* EXERCISE DESCRIPTION
Exactly the lines below from the one with "O que queira!" up to and including the one with "com Seu Software ou" make up the answer, with nothing else added.

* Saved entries
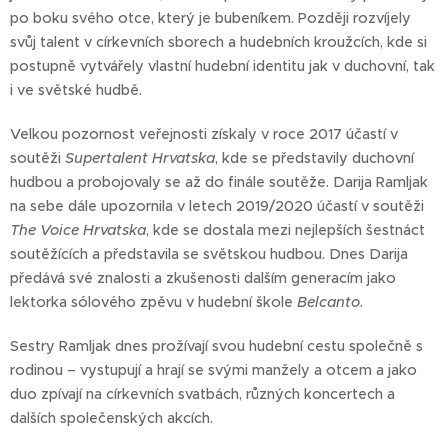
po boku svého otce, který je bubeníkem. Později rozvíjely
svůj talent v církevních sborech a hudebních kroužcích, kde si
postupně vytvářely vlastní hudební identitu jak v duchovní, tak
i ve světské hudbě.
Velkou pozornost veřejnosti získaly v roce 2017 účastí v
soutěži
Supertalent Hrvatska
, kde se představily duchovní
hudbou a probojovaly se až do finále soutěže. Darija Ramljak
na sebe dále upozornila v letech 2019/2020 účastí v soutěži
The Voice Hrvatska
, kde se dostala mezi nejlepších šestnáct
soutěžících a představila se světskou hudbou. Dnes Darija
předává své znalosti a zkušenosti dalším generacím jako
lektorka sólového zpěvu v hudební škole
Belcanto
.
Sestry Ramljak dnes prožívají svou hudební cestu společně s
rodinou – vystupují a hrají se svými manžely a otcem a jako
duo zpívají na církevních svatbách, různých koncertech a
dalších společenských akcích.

--

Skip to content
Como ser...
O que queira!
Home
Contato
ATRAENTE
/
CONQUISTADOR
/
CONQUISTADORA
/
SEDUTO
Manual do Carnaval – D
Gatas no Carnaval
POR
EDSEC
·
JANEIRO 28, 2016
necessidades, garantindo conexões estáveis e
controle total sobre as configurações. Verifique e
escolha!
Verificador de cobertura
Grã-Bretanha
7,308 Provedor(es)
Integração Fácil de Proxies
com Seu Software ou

* SOLUTION TO THIS EXERCISE
O que queira!
Home
Contato
ATRAENTE
/
CONQUISTADOR
/
CONQUISTADORA
/
SEDUTO
Manual do Carnaval – D
Gatas no Carnaval
POR
EDSEC
·
JANEIRO 28, 2016
necessidades, garantindo conexões estáveis e
controle total sobre as configurações. Verifique e
escolha!
Verificador de cobertura
Grã-Bretanha
7,308 Provedor(es)
Integração Fácil de Proxies
com Seu Software ou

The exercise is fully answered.